[PATCH 0/6 -v2] Handle oom bypass more gracefully

From: Michal Hocko
Date: Mon May 30 2016 - 09:06:15 EST

based on the feedback from Tetsuo and Vladimir (thanks to you both) I
had to change some of my assumptions and rework some patches. I planned
to resend later this week but I guess it would help to argue about the
code after those changes if I resubmit earlier. The previous version was
posted here http://lkml.kernel.org/r/1464266415-15558-1-git-send-email-mhocko@xxxxxxxxxx

The following 6 patches should put some order to very rare cases of
mm shared between processes and make the paths which bypass the oom
killer oom reapable and so much more reliable finally. Even though mm
shared outside of threadgroup is rare (either vforked tasks for a
short period, use_mm by kernel threads or exotic thread model of
clone(CLONE_VM) without CLONE_THREAD resp. CLONE_SIGHAND). Not only it
makes the current oom killer logic quite hard to follow and evaluate it
can lead to weird corner cases. E.g. it is possible to select an oom
victim which shares the mm with unkillable process or bypass the oom
killer even when other processes sharing the mm are still alive and
other weird cases.

Patch 1 drops a bogus task_lock and mm check from oom_adj_write. This
can be considered a bug fix with a low impact as nobody has noticed
for years.

Patch 2 is a clean up of oom_score_adj handling and a preparatory
work. Patch 3 enforces oom_adj_score to be consistent between processes
sharing the mm to behave consistently with the regular thread
groups. This can be considered a user visible behavior change because
one thread group oom_score_adj update will affect others which share
the same mm via clone(CLONE_VM). I argue that this should be acceptable
because we already have the same behavior for threads in the same thread
group and sharing the mm without signal struct is just a different model
of threading. This is probably the most controversial part of the series,
I would like to find some consensus here though. There were some
suggestions to hook some counter/oom_score_adj into the mm_struct
but I feel that this is not necessary right now and we can rely on
proc handler + oom_kill_process to DTRT. I can be convinced otherwise
but I strongly think that whatever we do the userspace has to have
a way to see the current oom priority as consistently as possible.

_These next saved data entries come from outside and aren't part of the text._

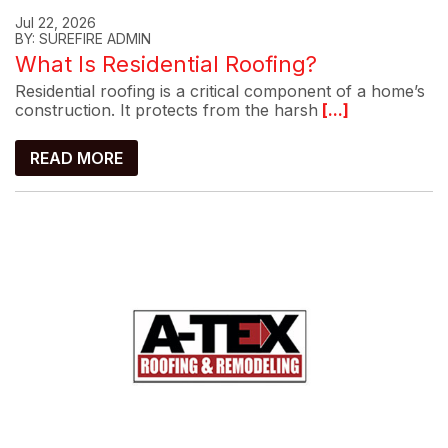
Jul 22, 2026
BY: SUREFIRE ADMIN
What Is Residential Roofing?
Residential roofing is a critical component of a home’s
construction. It protects from the harsh
[...]
READ MORE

Patch 4 makes sure that no vforked task is selected if it is sharing
the mm with oom unkillable task.

Patch 5 ensures that all tasks sharing the mm are killed which in turn
makes sure that all oom victims are oom reapable.

Patch 6 guarantees that task_will_free_mem will always imply reapable
bypass of the oom killer.

The patchset is based on the current mmotm tree (mmotm-2016-05-27-15-19).
I would really appreciate a deep review as this area is full of land
mines but I hope I've made the code much cleaner with less kludges.

I am CCing Oleg (sorry I know you hate this code) but I would feel much
better if you double checked my assumptions about locking and vfork

Michal Hocko (6):
proc, oom: drop bogus task_lock and mm check
proc, oom_adj: extract oom_score_adj setting into a helper
mm, oom_adj: make sure processes sharing mm have same view of oom_score_adj
mm, oom: skip vforked tasks from being selected
mm, oom: kill all tasks sharing the mm
mm, oom: fortify task_will_free_mem

fs/proc/base.c | 172 ++++++++++++++++++++++++++++++----------------------
include/linux/mm.h | 2 +
include/linux/oom.h | 63 +++++++++++++++++--
mm/memcontrol.c | 4 +-
mm/oom_kill.c | 82 +++++--------------------
5 files changed, 176 insertions(+), 147 deletions(-)